Updated: Dec 29, 2022


Twenty postcards.
Twenty handwritten postcards I wrote to send back to a chosen few back in North America.

Here I am lending a helping hand to bring the "Golden Age" of the latter half of the 1800s to contemporary North America through the dying art of snail mail. Perhaps you'll find yourself the recipient of one among the twenty postcards I mailed from Skopje, North Macedonia. And, yes, you read correctly-- 20.


Postcards to home.
A "fat stack" of handwritten postcards awaiting their chance to fly off to another land.


Since I can remember, I've always delighted in opening a mailbox to find a postcard (or any correspondence) from someone's travels or daily life and pondering the psychological metrics of decision making which led them to select THAT particular image for me. Wondering if there's a hidden meaning or symbolism to sleuth out. With so many different styles of card-=historical, artistic, scenic, photographic, comic, seasonal, greeting--a so-inclined mind could occupy itself for weeks!


Analyzing a letter with a magnifying glass.
A stock image depicting what my husband probably sees when I inspect any correspondence I receive.









My mind saunters off as I study the card. Something so small, with such a weight of significance. A handwritten flash fiction crafted for me.
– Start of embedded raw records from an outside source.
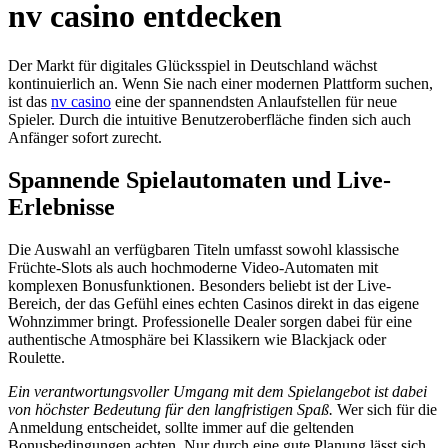
nv casino entdecken
Der Markt für digitales Glücksspiel in Deutschland wächst
kontinuierlich an. Wenn Sie nach einer modernen Plattform suchen,
ist das
nv casino
eine der spannendsten Anlaufstellen für neue
Spieler. Durch die intuitive Benutzeroberfläche finden sich auch
Anfänger sofort zurecht.
Spannende Spielautomaten und Live-
Erlebnisse
Die Auswahl an verfügbaren Titeln umfasst sowohl klassische
Früchte-Slots als auch hochmoderne Video-Automaten mit
komplexen Bonusfunktionen. Besonders beliebt ist der Live-
Bereich, der das Gefühl eines echten Casinos direkt in das eigene
Wohnzimmer bringt. Professionelle Dealer sorgen dabei für eine
authentische Atmosphäre bei Klassikern wie Blackjack oder
Roulette.
Ein verantwortungsvoller Umgang mit dem Spielangebot ist dabei
von höchster Bedeutung für den langfristigen Spaß.
Wer sich für die
Anmeldung entscheidet, sollte immer auf die geltenden
Bonusbedingungen achten. Nur durch eine gute Planung lässt sich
Where was the sender and in what state of mind did they pen the card? Did they send any others? What inspired them to think of me? Was it love? Friendship? Camaraderie? Loneliness? Confusion? Jubilee? A sense of obligation? A whim? A compulsion? Boredom?











I have a storage unit somewhere with a suitcase--okay...I fibbed...two suitcases-- filled to the brim with postcards, letters and handwritten notes I've received throughout my time in this realm. Birthday cards from my mum dating back to when I was nothing more than a mere infant. Letters penned in cursive, calligraphy, written in runes and code, conjured hieroglyphs and taped together serial killer collage arrangements from magazine, children's book and newspaper cutouts. Letters on handmade paper, artificially aged paper, on napkins and the backs of envelopes, receipts, candy wrappers, brown paper bags and coasters. Post-it notes. Cartoons, caricatures, schematics, poems, lyrics, philosophical, existential and spiritual musings.




Woman carrying suitcase.
This woman is euphoric. No doubt she's carrying some fat stacks of postcards inside this valise.


My aim is to recreate the delight in all those whom I love, which admittedly, spans to include more than a mere twenty persons. Alas, there are pesky things known as budgets to consider, which James does remind me of often in his gentle way when I set my sights on purchasing an entire inventory of postcards when I happen upon a particularly evocative stash displayed by a local vendor. In spite of his loving redirection, I still can't seem to grasp how purchasing a minimum of fifty postcards, along with postage from each country we venture to is not a reasonable, perfectly rational and modest investment.






When we led a less itinerant existence in a condo on Lake Erie in Luna Pier, Michigan, we would decorate our walls with postcards from our travels.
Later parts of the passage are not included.